WORK TASK | In the entries that follow, the lines from the line containing "Campus Di UNP, Edukasi 3.000 Mahasiswa Baru" up to and including the line containing "или населённого пункта, которые" must be copied exactly, with pictures omitted.

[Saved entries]
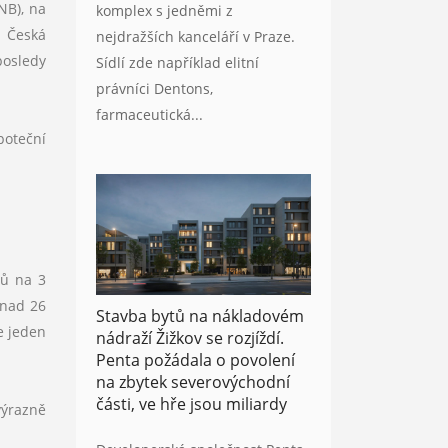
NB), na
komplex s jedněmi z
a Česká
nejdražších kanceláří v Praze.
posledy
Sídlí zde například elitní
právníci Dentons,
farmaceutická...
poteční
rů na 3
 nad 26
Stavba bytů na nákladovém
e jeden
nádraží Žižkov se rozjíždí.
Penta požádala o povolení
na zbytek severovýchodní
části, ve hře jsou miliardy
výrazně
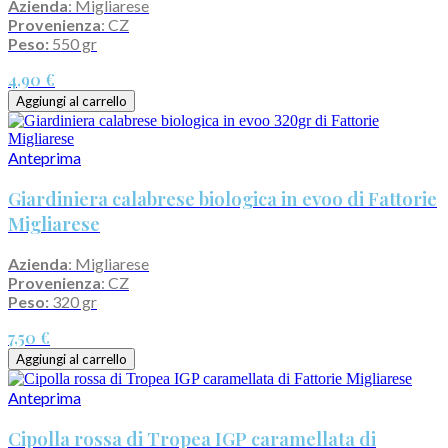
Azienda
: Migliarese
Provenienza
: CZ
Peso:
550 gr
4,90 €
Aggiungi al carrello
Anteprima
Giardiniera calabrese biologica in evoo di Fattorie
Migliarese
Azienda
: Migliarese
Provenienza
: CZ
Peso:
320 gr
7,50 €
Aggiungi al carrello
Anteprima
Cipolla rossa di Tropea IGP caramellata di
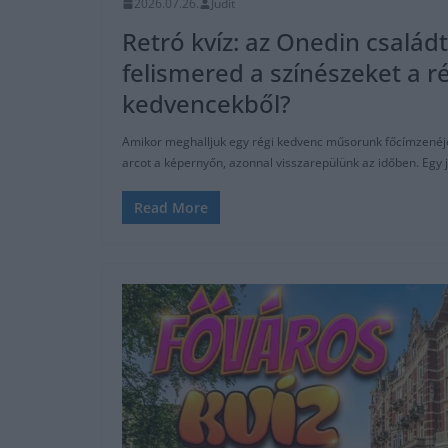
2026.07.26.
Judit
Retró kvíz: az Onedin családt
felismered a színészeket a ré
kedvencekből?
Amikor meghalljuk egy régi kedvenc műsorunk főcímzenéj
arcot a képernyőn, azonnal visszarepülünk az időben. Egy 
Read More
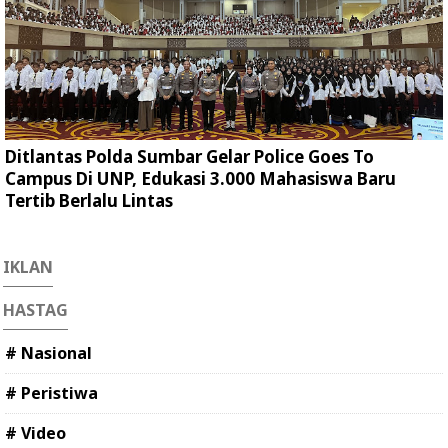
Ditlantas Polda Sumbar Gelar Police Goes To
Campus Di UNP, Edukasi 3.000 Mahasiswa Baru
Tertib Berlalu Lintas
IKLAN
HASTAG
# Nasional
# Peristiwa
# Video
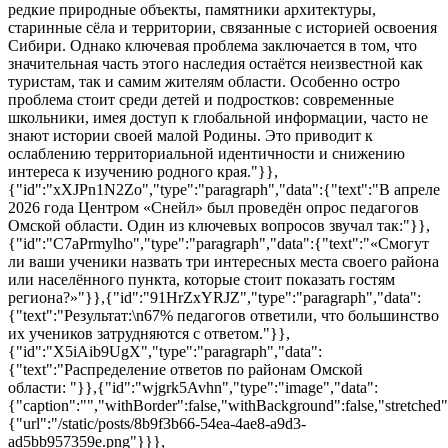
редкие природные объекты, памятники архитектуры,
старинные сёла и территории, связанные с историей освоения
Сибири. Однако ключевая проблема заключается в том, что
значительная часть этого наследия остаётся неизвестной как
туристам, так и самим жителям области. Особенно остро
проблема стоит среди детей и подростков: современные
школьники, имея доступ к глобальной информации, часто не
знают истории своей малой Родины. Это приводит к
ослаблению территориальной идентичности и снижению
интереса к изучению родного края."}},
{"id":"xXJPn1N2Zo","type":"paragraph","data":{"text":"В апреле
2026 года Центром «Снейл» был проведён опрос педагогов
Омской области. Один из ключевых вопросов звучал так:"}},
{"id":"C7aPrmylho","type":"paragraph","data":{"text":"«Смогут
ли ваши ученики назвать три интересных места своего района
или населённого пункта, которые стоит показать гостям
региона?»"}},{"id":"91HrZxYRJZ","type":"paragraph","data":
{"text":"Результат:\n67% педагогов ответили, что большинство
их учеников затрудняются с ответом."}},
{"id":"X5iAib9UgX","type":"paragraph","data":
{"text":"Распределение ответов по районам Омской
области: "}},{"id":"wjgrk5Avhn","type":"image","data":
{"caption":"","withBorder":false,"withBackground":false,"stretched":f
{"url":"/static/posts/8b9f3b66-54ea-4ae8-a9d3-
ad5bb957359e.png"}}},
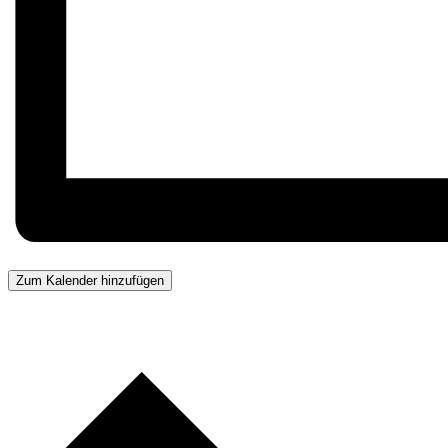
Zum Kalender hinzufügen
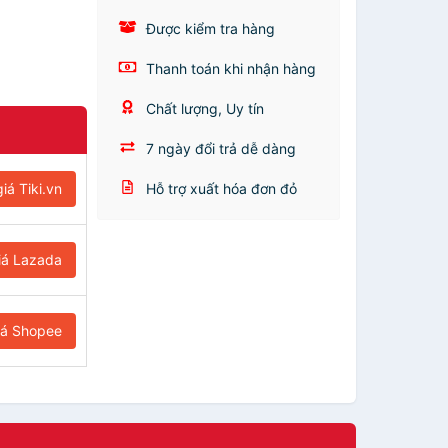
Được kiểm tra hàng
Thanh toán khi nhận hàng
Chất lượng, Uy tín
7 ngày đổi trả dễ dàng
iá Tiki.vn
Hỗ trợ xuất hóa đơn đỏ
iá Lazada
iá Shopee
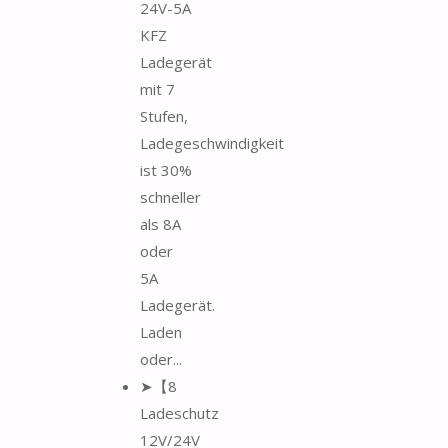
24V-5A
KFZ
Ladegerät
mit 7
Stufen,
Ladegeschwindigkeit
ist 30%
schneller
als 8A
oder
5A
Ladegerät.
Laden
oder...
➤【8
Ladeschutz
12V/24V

WRITTEN SOLUTION |
Campus Di UNP, Edukasi 3.000 Mahasiswa Baru
Tertib Berlalu Lintas
IKLAN
HASTAG
# Nasional
# Peristiwa
# Video
редкие природные объекты, памятники архитектуры,
старинные сёла и территории, связанные с историей освоения
Сибири. Однако ключевая проблема заключается в том, что
значительная часть этого наследия остаётся неизвестной как
туристам, так и самим жителям области. Особенно остро
проблема стоит среди детей и подростков: современные
школьники, имея доступ к глобальной информации, часто не
знают истории своей малой Родины. Это приводит к
ослаблению территориальной идентичности и снижению
интереса к изучению родного края."}},
{"id":"xXJPn1N2Zo","type":"paragraph","data":{"text":"В апреле
2026 года Центром «Снейл» был проведён опрос педагогов
Омской области. Один из ключевых вопросов звучал так:"}},
{"id":"C7aPrmylho","type":"paragraph","data":{"text":"«Смогут
ли ваши ученики назвать три интересных места своего района
или населённого пункта, которые стоит показать гостям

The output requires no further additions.